When Did a Hack Become a Good Thing?
In journalism, a “hack” is a pejorative term for a writer who churns out large amounts of low-quality content. In programming, a “hack” denotes an inelegant solution, typically to band-aid over a problem until a more comprehensive solution can be written.
Yet somehow, in the past decade, “hacker” became a compliment. Facebook, for example, built its entire corporate culture around “The Hacker Way”, a mish-mash of truisms about fast iteration and prototyping, such as “done is better than perfect”.
Graham takes this even further, staking out a distinction between CS majors and hackers, to the detriment of the former. For example:
The problem with that is I think, at least with technology companies, the people who are really good technology founders have a genuine deep interest in technology. In fact, I’ve heard startups say that they did not like to hire people who had only started programming when they became CS majors in college.
Somehow, being a self-taught, college-dropout programmer with no industry experience has become not a liability but a badge of honor. This is a great shame, because true technological innovation often requires knowledge, experience and maturity.
Many conversations about “tech” are actually about products, or worse, about money. Modest UX tweaks are frequently lauded as “innovation”. But there’s also a lot of truly heavy lifting to be done in the tech industry, and this requires expertise, talent and rigor, qualities that we must look beyond the “hacker pool” to find.
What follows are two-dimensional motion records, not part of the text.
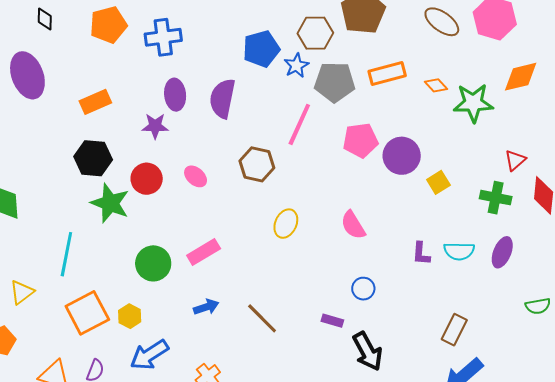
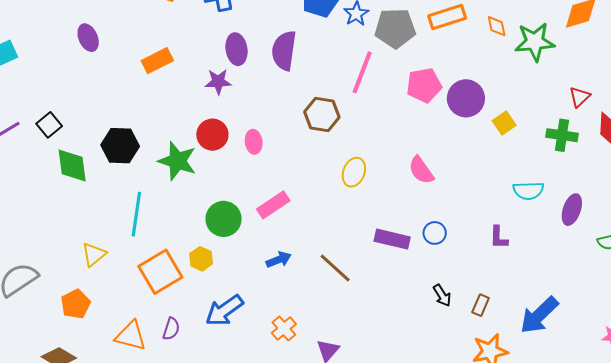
purple ellipse: (27, 75) -> (88, 38), size x0.6
orange diamond: (436, 85) -> (497, 26), turned 35
black hexagon: (93, 158) -> (120, 146), moved
pink ellipse: (196, 176) -> (254, 142), moved, turned 45
purple ellipse: (502, 252) -> (572, 210), moved
purple L-shape: (421, 254) -> (499, 237), moved
yellow hexagon: (130, 316) -> (201, 259), moved
purple rectangle: (332, 321) -> (392, 239), moved, size x1.6
brown rectangle: (454, 330) -> (481, 305), moved, size x0.7
black arrow: (368, 351) -> (442, 296), size x0.6

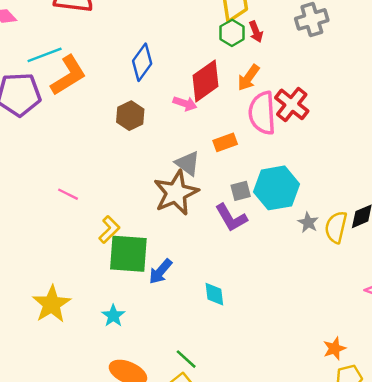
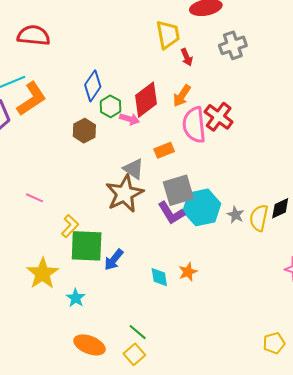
green hexagon: (232, 33) -> (110, 106), moved
cyan hexagon: (277, 188) -> (202, 207), moved
gray square: (241, 191) -> (178, 190), size x1.8
yellow star: (52, 304) -> (43, 273), moved
orange star: (334, 348) -> (188, 272), moved

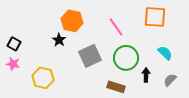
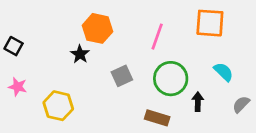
pink line: (116, 27) -> (157, 37), turned 54
black square: (14, 44) -> (14, 46), moved
gray square: (90, 56) -> (122, 76), size x0.7
gray semicircle: (170, 80) -> (241, 104), moved

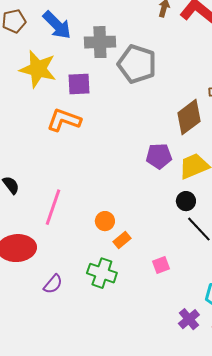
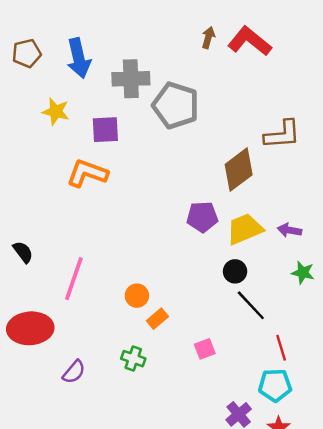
blue arrow: (57, 25) -> (79, 58), turned 32
yellow star: (38, 69) -> (56, 111), size x0.6
green cross: (102, 273) -> (133, 359), size x0.7

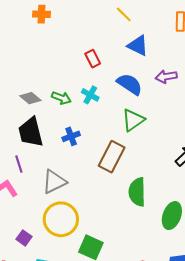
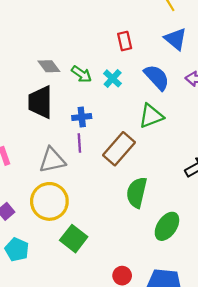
purple line: (19, 164) -> (79, 143), moved

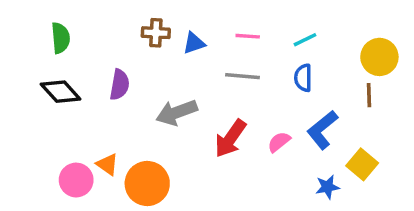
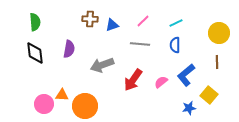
pink line: (248, 36) -> (143, 21), turned -48
black diamond: (61, 92) -> (35, 53), turned 35
brown line: (369, 95) -> (217, 62), moved
orange triangle: (107, 164) -> (62, 95), turned -32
It’s hard for an early-stage investor to predict eventual returns based on little more than a pitch deck. There are few objective measures by which to judge an early-stage startup. So VCs fall back on “intuition”, sometimes more honestly referred to as “pattern matching”. And what better pattern to match than ur-hacker Zuck, the founder of a company that went from $0 to $100B in eight years?
The trouble is, what’s really going on is mostly just confirmation bias and selection bias, and on a hopelessly small sample size at that. “Pattern matching” is really just an anodyne synonym of “prejudice”.
It may not look like prejudice, because the focus is less on what you are (a woman, a person of color, over 40) than on what you’re not (a Hacker). So it may not be grounded in overt sexism or racism, but it’s all the more insidious for that. At least with Pax Dickinson you know what you’re getting into. It’s harder to deal with discrimination that isn’t aware of its own existence.
Hacking The Hacker
This prejudice’s obsession with a single archetype is also its weak spot: Deconstruct the Hacker and you weaken the bias it engenders. By challenging various aspects of this archetype we can reduce its near-mystical significance in Silicon Valley. Take away the pattern, and pattern matching becomes much harder.
So think of this as a call to arms: Let’s hack The Hacker!
It’s not that conforming to the Hacker archetype is bad of itself. It’s that mythologizing just one type of person necessarily excludes others from access to capital, jobs and other resources. Not to mention the fact that it also creates a lot of false positives: bad ideas that get funding because the founder “looked right”. And such poor allocation of capital is bad for everyone: investors, hackers and the rest of us.
So the goal is not to take down any individual, but to rid the Hacker ethos of its glamor. To say that it’s fine to be a Hacker, and equally fine not to be one. Whatever your background, and however you got to where you are, investors like Graham should have open minds about you and your ideas.